(Exercise):
Reproduce the entries that follow precisely, setting aside any images.

(Records to use):
· · · · ·
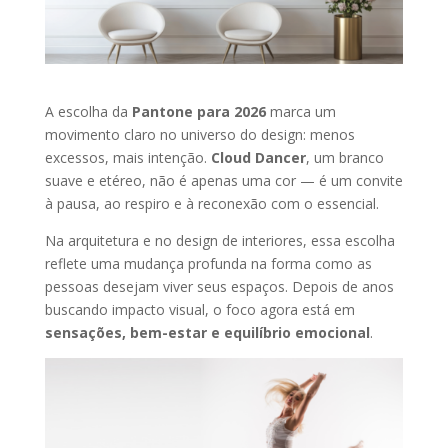
A escolha da
Pantone para 2026
marca um
movimento claro no universo do design: menos
excessos, mais intenção.
Cloud Dancer
, um branco
suave e etéreo, não é apenas uma cor — é um convite
à pausa, ao respiro e à reconexão com o essencial.
Na arquitetura e no design de interiores, essa escolha
reflete uma mudança profunda na forma como as
pessoas desejam viver seus espaços. Depois de anos
buscando impacto visual, o foco agora está em
sensações, bem-estar e equilíbrio emocional
.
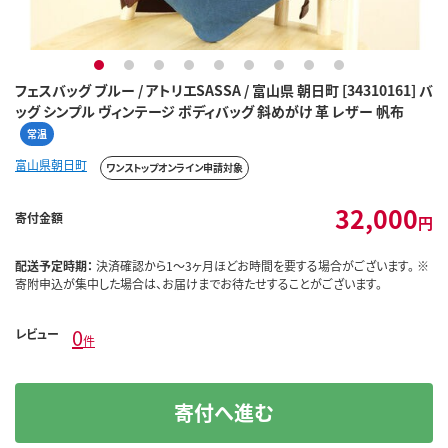
1
2
3
4
5
6
7
8
9
フェスバッグ ブルー / アトリエSASSA / 富山県 朝日町 [34310161] バ
ッグ シンプル ヴィンテージ ボディバッグ 斜めがけ 革 レザー 帆布
常温
富山県朝日町
ワンストップオンライン申請対象
32,000
寄付金額
円
配送予定時期：
決済確認から1～3ヶ月ほどお時間を要する場合がございます。 ※
寄附申込が集中した場合は、お届けまでお待たせすることがございます。
0
レビュー
件
寄付へ進む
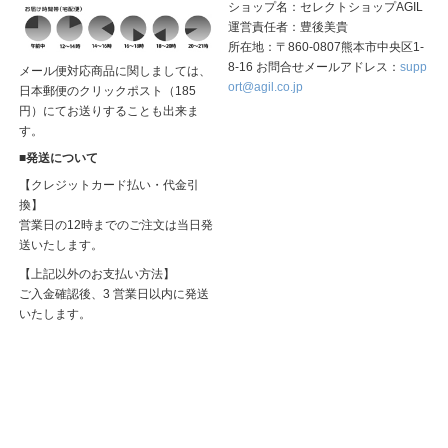
ショップ名：セレクトショップAGIL
運営責任者：豊後美貴
所在地：〒860-0807熊本市中央区1-
8-16 お問合せメールアドレス：
supp
メール便対応商品に関しましては、
ort@agil.co.jp
日本郵便のクリックポスト（185
円）にてお送りすることも出来ま
す。
■発送について
【クレジットカード払い・代金引
換】
営業日の12時までのご注文は当日発
送いたします。
【上記以外のお支払い方法】
ご入金確認後、3 営業日以内に発送
いたします。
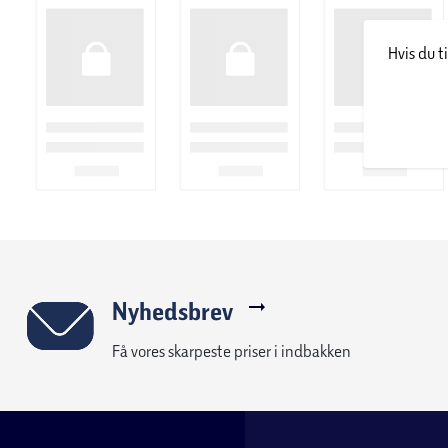
Hvis du t
Nyhedsbrev
Få vores skarpeste priser i indbakken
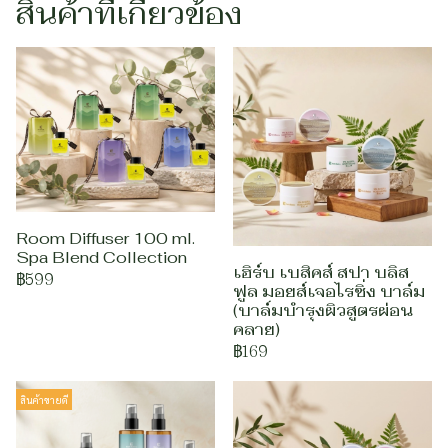
สินค้าที่เกี่ยวข้อง
Room Diffuser 100 ml.
Spa Blend Collection
เฮิร์บ เบสิคส์ สปา บลิส
฿599
ฟูล มอยส์เจอไรซิ่ง บาล์ม
(บาล์มบำรุงผิวสูตรผ่อน
คลาย)
฿169
สินค้าขายดี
· · · · ·
(Written reply):
A escolha da
Pantone para 2026
marca um
movimento claro no universo do design: menos
excessos, mais intenção.
Cloud Dancer
, um branco
suave e etéreo, não é apenas uma cor — é um convite
à pausa, ao respiro e à reconexão com o essencial.
Na arquitetura e no design de interiores, essa escolha
reflete uma mudança profunda na forma como as
pessoas desejam viver seus espaços. Depois de anos
buscando impacto visual, o foco agora está em
sensações, bem-estar e equilíbrio emocional
.
1
2
3
4
5
6
7
8
9
フェスバッグ ブルー / アトリエSASSA / 富山県 朝日町 [34310161] バ
ッグ シンプル ヴィンテージ ボディバッグ 斜めがけ 革 レザー 帆布
常温
富山県朝日町
ワンストップオンライン申請対象
32,000
寄付金額
円
配送予定時期：
決済確認から1～3ヶ月ほどお時間を要する場合がございます。 ※
寄附申込が集中した場合は、お届けまでお待たせすることがございます。
0
レビュー
件
寄付へ進む
ショップ名：セレクトショップAGIL
運営責任者：豊後美貴
所在地：〒860-0807熊本市中央区1-
8-16 お問合せメールアドレス：
supp
メール便対応商品に関しましては、
ort@agil.co.jp
日本郵便のクリックポスト（185
円）にてお送りすることも出来ま
す。
■発送について
【クレジットカード払い・代金引
換】
営業日の12時までのご注文は当日発
送いたします。
【上記以外のお支払い方法】
ご入金確認後、3 営業日以内に発送
いたします。
Hvis du t
Nyhedsbrev
Få vores skarpeste priser i indbakken
สินค้าที่เกี่ยวข้อง
Room Diffuser 100 ml.
Spa Blend Collection
เฮิร์บ เบสิคส์ สปา บลิส
฿599
ฟูล มอยส์เจอไรซิ่ง บาล์ม
(บาล์มบำรุงผิวสูตรผ่อน
คลาย)
฿169
สินค้าขายดี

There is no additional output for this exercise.